In a refreshingly frank column for the Washington Post, Tharpe talks about the open secret of what went on behind the closed doors of SPLC's Poverty Palace. "To those of us familiar with the SPLC and its inner workings, the allegations swirling around the latest drama were familiar. The question isn't what went wrong at the SPLC; it is why it took so long for the rest of the country to learn what local reporters already knew. It will probably take a federal investigation to fully unravel this deep-South mystery and provide a credible, long-term fix."

Tharpe thinks back on his time at the Advertiser more than two decades ago. Just a block from SPLC headquarters, he was the first to sense something about the organization was horribly wrong. He was so sure of it that he started to push for the group to be investigated, especially, he writes, "after ongoing complaints from former SPLC staffers, who came and went with regularity but always seemed to tell the same story. Only the names and faces changed. The SPLC, they said, was not what it appeared to be. Many urged the newspaper to take a look."

At the time, the Advertiser was in good stead with the SPLC. Like other media outlets, Tharpe writes, "we generally parroted SPLC press releases. We also became friends with SPLC staffers, occasionally attending the center's parties. Some of my reporters dated staffers at the center." That all changed suddenly, when the newspaper started digging deeper into the group's shady finances and its workplace culture.

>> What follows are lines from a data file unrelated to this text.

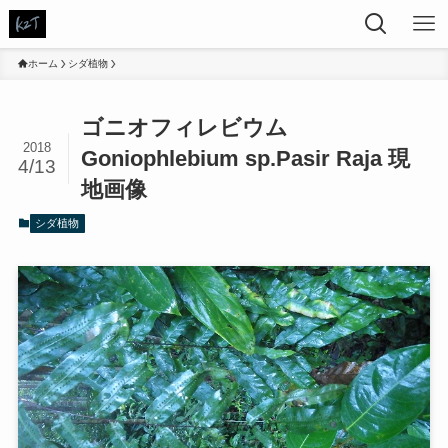
ホーム
シダ植物
ゴニオフィレビウム
2018
Goniophlebium sp.Pasir Raja 現
4/13
地画像
シダ植物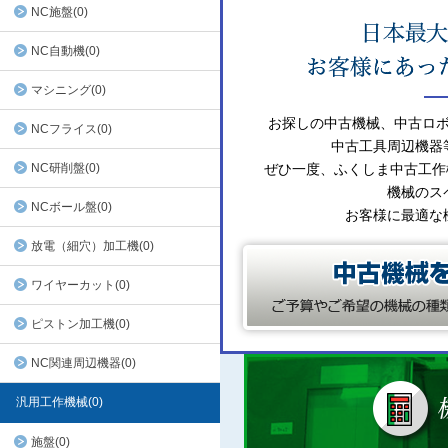
NC施盤(0)
NC自動機(0)
マシニング(0)
お探しの中古機械、中古ロ
NCフライス(0)
中古工具周辺機器
NC研削盤(0)
ぜひ一度、ふくしま中古工作
機械のス
NCボール盤(0)
お客様に最適な
放電（細穴）加工機(0)
ワイヤーカット(0)
ピストン加工機(0)
NC関連周辺機器(0)
汎用工作機械(0)
施盤(0)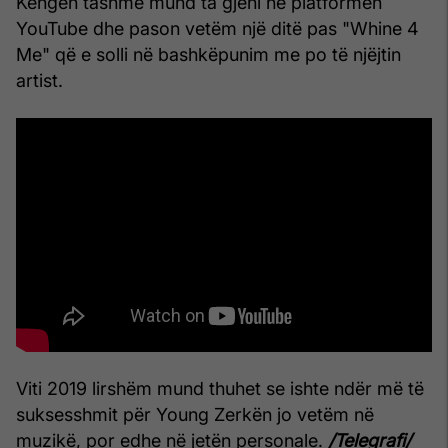
Këngën tashmë mund ta gjeni në platformën
YouTube dhe pason vetëm një ditë pas "Whine 4
Me" që e solli në bashkëpunim me po të njëjtin
artist.
Viti 2019 lirshëm mund thuhet se ishte ndër më të
suksesshmit për Young Zerkën jo vetëm në
muzikë, por edhe në jetën personale.
/Telegrafi/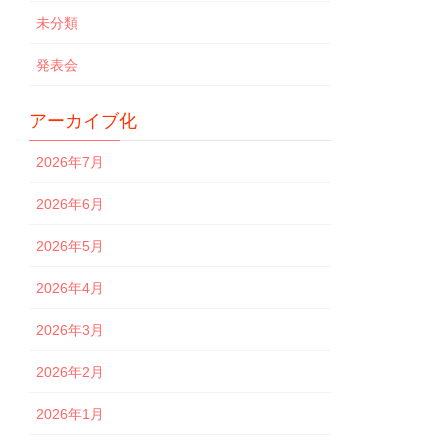
未分類
発表会
アーカイブ化
2026年7月
2026年6月
2026年5月
2026年4月
2026年3月
2026年2月
2026年1月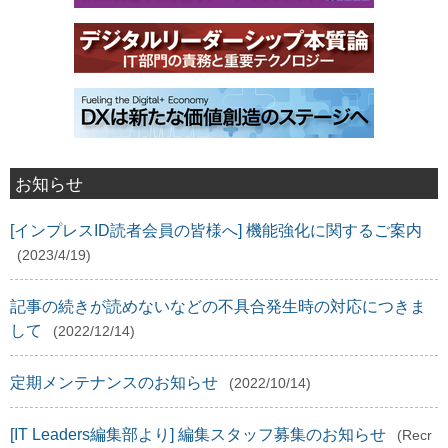
お知らせ
[インプレスID読者会員の皆様へ] 機能強化に関するご案内
(2023/4/19)
記事の続きが読めないなどの不具合発生時の対応につきま
して
(2022/12/14)
定期メンテナンスのお知らせ
(2022/10/14)
[IT Leaders編集部より] 編集スタッフ募集のお知らせ
(Recr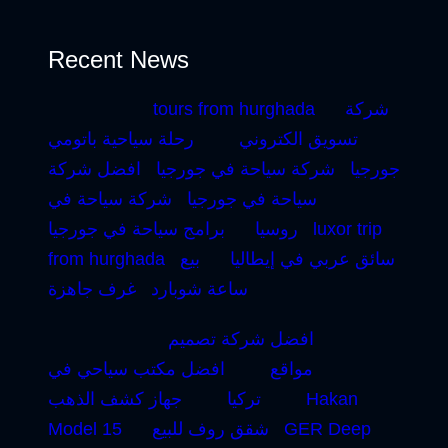
Recent News
شركة
tours from hurghada
تسويق الكتروني
رحلة سياحية باتومي
جورجيا
شركة سياحة في جورجيا
افضل شركة
سياحة في جورجيا
شركة سياحة في
luxor trip
روسيا
برامج سياحة في جورجيا
سائق عربي في إيطاليا
بيع
from hurghada
ساعة شوبارد
غرف جاهزة
افضل شركة تصميم
مواقع
افضل مكتب سياحي في
Hakan
تركيا
جهاز كشف الذهب
GER Deep
شقق روف للبيع
Model 15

Despite legal threats and a refusal to cooperate, the Advertiser wrote the first scathing exposé into the SPLC's "questionable practices." The group's leadership went on the attack, insisting the series (which was a finalist for the 1995 Pulitzer Prize) wasn't true. Now, 25 years later, Tharpe shakes his head, the problems still haven't been resolved. It's time, he argues, for a full and complete investigation -- especially into the SPLC's finances. "It should look at what the center has told donors in its mail solicitations over the years. And it should take a close look at how that donor money has been spent. Investigators should also look at how SPLC staffers have been treated over the years. Where was the center's board when this mistreatment was going on? And why did no one step up sooner?"

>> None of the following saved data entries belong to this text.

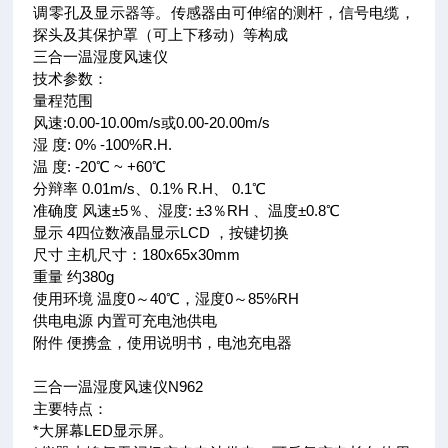
调零孔及显示器等。传感器由可伸缩的测杆，信号电缆，
探头及其保护罩（可上下移动）等构成
三合一温湿度风速仪
技术参数：
量程范围
风速:0.00-10.00m/s或0.00-20.00m/s
湿 度: 0% -100%R.H.
温 度: -20℃ ~ +60℃
分辩率 0.01m/s、0.1% R.H、 0.1℃
准确度 风速±5％、湿度: ±3％RH 、温度±0.8℃
显示 4四位数液晶显示LCD ，按键切换
尺寸 主机尺寸：180x65x30mm
重量 约380g
使用环境 温度0～40℃，湿度0～85%RH
供电电源 内置可充电池供电
附件 便携盒，使用说明书，电池充电器
三合一温湿度风速仪N962
主要特点：
*大屏幕LED显示屏。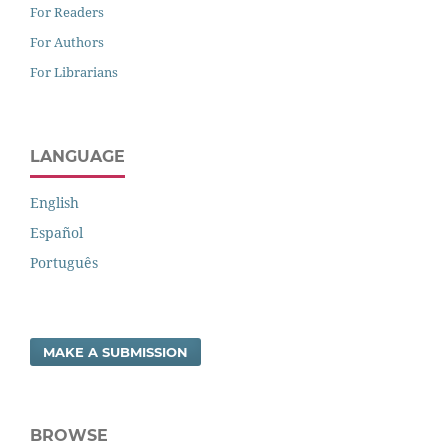
For Readers
For Authors
For Librarians
LANGUAGE
English
Español
Português
MAKE A SUBMISSION
BROWSE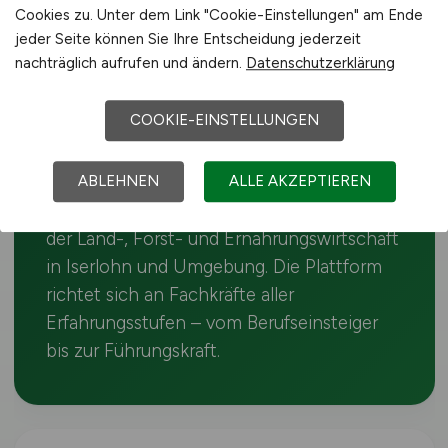
Iserlohn
Cookies zu. Unter dem Link "Cookie-Einstellungen" am Ende
jeder Seite können Sie Ihre Entscheidung jederzeit
Die Agrarwirtschaft rund um Iserlohn bietet
nachträglich aufrufen und ändern.
Datenschutzerklärung
Logistiker Agrar-Fachkräften Stellen in
verschiedenen Betriebstypen – vom
COOKIE-EINSTELLUNGEN
Familienhof bis zum größeren
Agrarunternehmen. Auf dieser Seite findest
ABLEHNEN
ALLE AKZEPTIEREN
du täglich aktualisierte Stellenangebote als
Logistiker Agrar bzw. Logistikerin Agrar in
der Land-, Forst- und Ernährungswirtschaft
in Iserlohn und Umgebung. Die Plattform
richtet sich an Fachkräfte aller
Erfahrungsstufen – vom Berufseinsteiger
bis zur Führungskraft.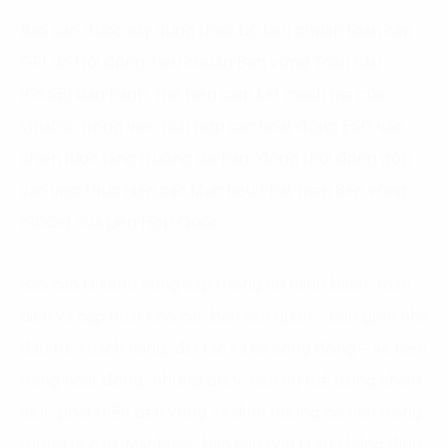
Báo cáo được xây dựng theo bộ tiêu chuẩn toàn cầu
GRI do Hội đồng Tiêu chuẩn Bền vững Toàn cầu
(GSSB) ban hành, thể hiện cam kết mạnh mẽ của
Vinafco trong việc tích hợp các hoạt động ESG vào
chiến lược tăng trưởng dài hạn, đồng thời đóng góp
vào việc thực hiện các Mục tiêu Phát triển Bền vững
(SDGs) của Liên Hợp Quốc.
Báo cáo là kênh cung cấp thông tin minh bạch, toàn
diện và cập nhật cho các bên liên quan – bao gồm nhà
đầu tư, khách hàng, đối tác và cả cộng đồng – về hiện
trạng hoạt động, những bước tiến cụ thể trong chiến
lược phát triển bền vững và định hướng cải tiến trong
tương lai gần. Mặt khác, báo cáo còn là sự khẳng định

In the meantime, at least one of the tech giants is making the wise (and overdue) decision to back away from the radioactive organization. In a statement to the Daily Caller, a source inside Twitter confirmed that "The SPLC is not a member of Twitter's Trust and Safety Council or a partner the company has worked with recently." As recently as last year, the social media company listed the group as one of "safety partners" helping the platform police "hate." Although Google and Amazon haven't followed suit, you can bet that the more people uncover about SPLC, the faster the clock is ticking.